Companies tend to replace their Enterprise Resource Planning (ERP) systems for one of two reasons. Either an existing system has reached the end of its operational life, or it is no longer providing the level of support required.
Many companies also come to the realisation that implementing a new ERP system can be a way to gain a competitive edge. By streamlining internal processes and improving customer service levels, they are in a better position to gain valuable market share.
These organisations have taken the step of placing technology at the forefront of their business planning. They recognise the strategic role it can play and understand the value of making required investments. This is not to say that they are allowing IT decisions to take precedence over business decisions, but rather they consider both concurrently.
Because ERP systems sit at the heart of an organisation’s IT infrastructure, any changes made can have unintended knock-on effects. Linkages with other applications and databases can be broken causing disruption to processes across the business.
Such potential problems, however, should not stop organisations embarking on integration projects. The challenge is to complete the project without causing any of these problems.
The goal might be to totally replace the ERP system or add fresh capabilities through the installation of additional add-on applications. Regardless of which goal is relevant, the key is to treat the project as a business-driven initiative that is critical to the long-term growth and profitability of the organisation.

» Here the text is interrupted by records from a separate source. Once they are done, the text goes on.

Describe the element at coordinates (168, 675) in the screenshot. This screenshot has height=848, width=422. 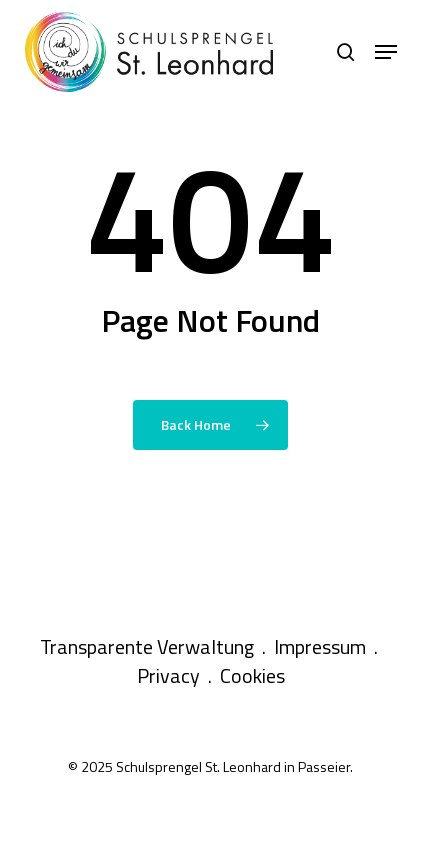 I see `Privacy` at that location.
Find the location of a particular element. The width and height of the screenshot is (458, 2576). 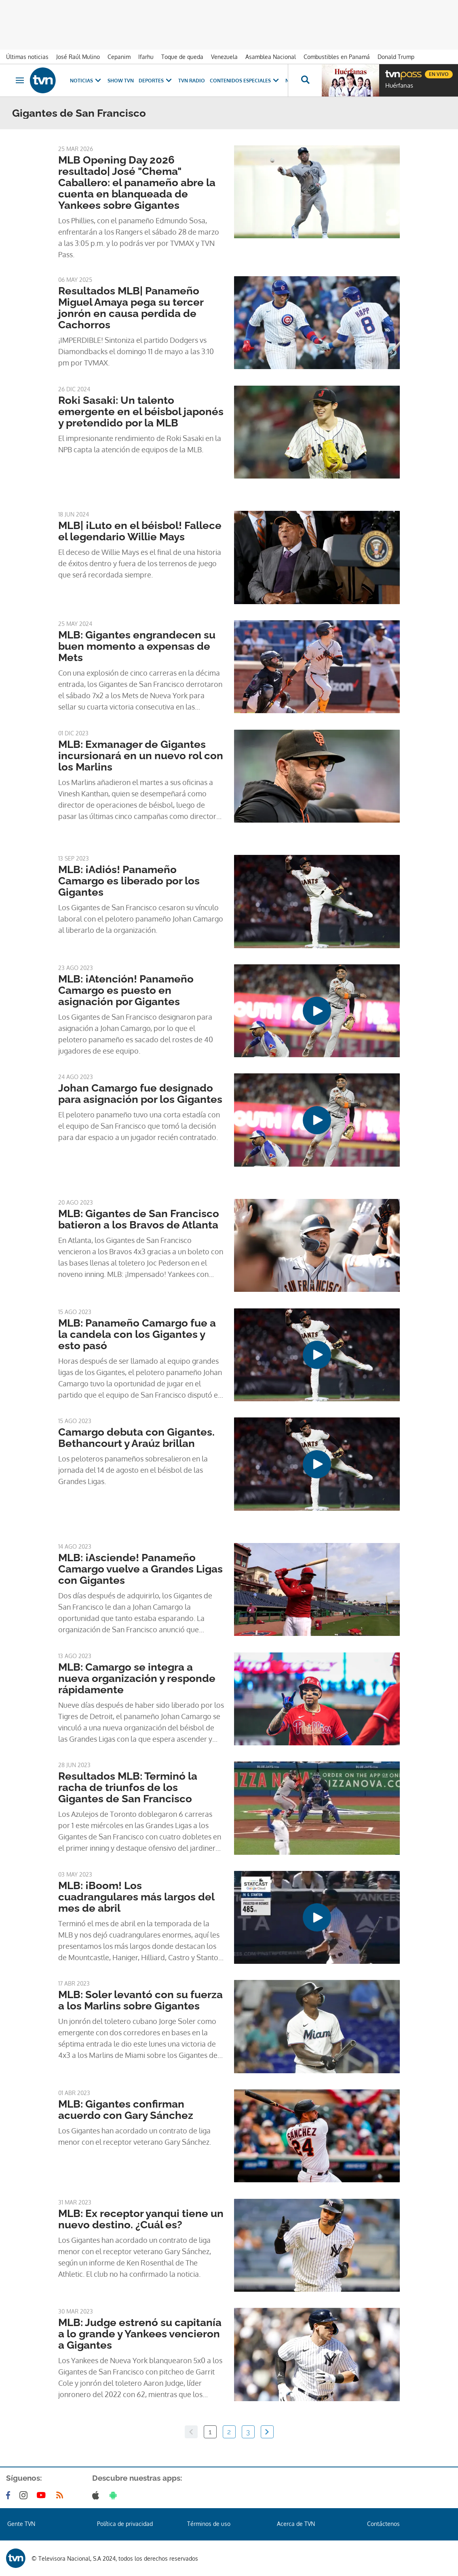 Gente TVN is located at coordinates (21, 2523).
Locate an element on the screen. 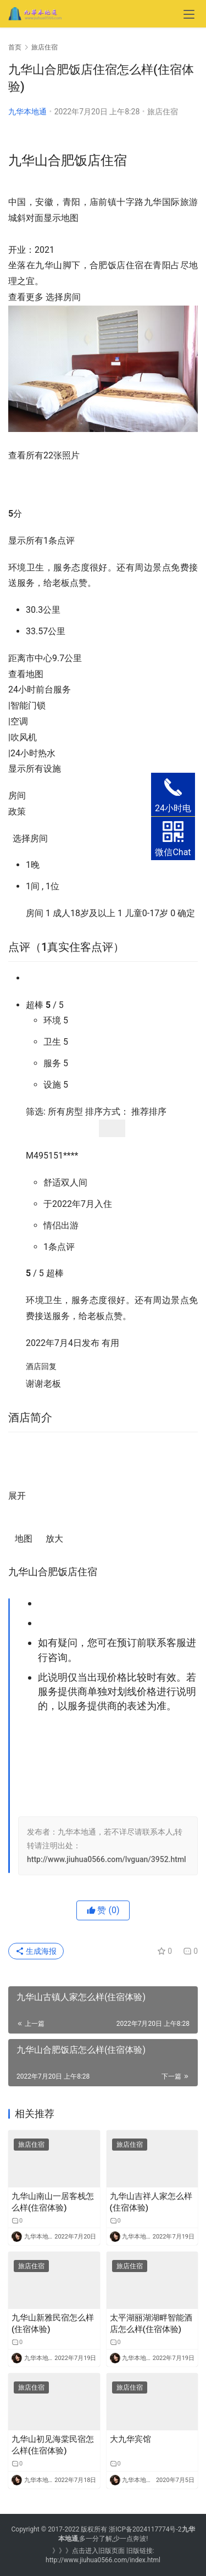 This screenshot has height=2576, width=206. 九华山新雅民宿怎么样(住宿体验) is located at coordinates (53, 2323).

By following a series of carefully orchestrated steps, the perils of an ERP system integration project can be significantly reduced. These key steps include:
The first step is the selection of a suitable technology partner to drive the project. This partner should have deep technical knowledge as well as a thorough understanding of the organisation and its activities. This understanding is vital to ensure the new infrastructure reflects real-world business requirements and will deliver the advantages sought.
Before any changes are made to the existing infrastructure or additional capabilities added, the entire implementation project must be carefully mapped out. This planning process should cover everything from timelines and expected go-live dates to areas of responsibility for both the organisation and its implementation partner. Specific staff members should be nominated as ‘super users’ who can be trained and then assist others as required.
A progress meeting schedule should be created and agreed with lines of responsibility and communication made clear for all involved.
Not all applications are designed to work cohesively or be readily linked to existing systems. Working with the implementation partner, the IT team should determine whether the proposed new ERP system can be integrated with other core IT systems.
There can be particular challenges when it comes to linking a new ERP system with legacy databases. Popular databases, such as SQL Server and Oracle, are robust and able to meet the performance demands of an ERP system, however many organisations have databases in place that were never designed for these kinds of workloads. Examples of these include FoxPro and Access.
If the underlying database cannot provide the required support for the new ERP system, complications can arise. As well as core applications becoming unstable, a lack of support can make it difficult to create links to standard tools such as tablets, scanners or other third-party peripherals.
Prior to switching operations to the new infrastructure, it should be thoroughly reviewed in a quarantined test environment. This will allow all new linkages to be tested for incompatibilities and flows between databases and other applications to be reviewed. Any required changes can then be made before the new system is put into production.
Keeping comprehensive documentation of all changes made to a complex IT infrastructure is vital. Staff who work on the project will inevitably move on, taking their in-depth knowledge of what has been undertaken with them. Proper documentation will ensure that any future alterations can be carried out with full knowledge of exactly what is in place and how it has been configured.
Once the new ERP system has been implemented, rigorous user acceptance testing should be conducted prior to it being put into production. This testing will identify any issues with functionality and user interfaces. Fixing these prior to going live will minimise disruption and help with rapid user acceptance of the new technology.
By taking a methodical and measured approach to the implementation of a new ERP system and its integration with existing applications, the chance of problems can be significantly reduced.
In this way, business and IT strategies can be closely aligned, thereby delivering the most benefits in the shortest period of time.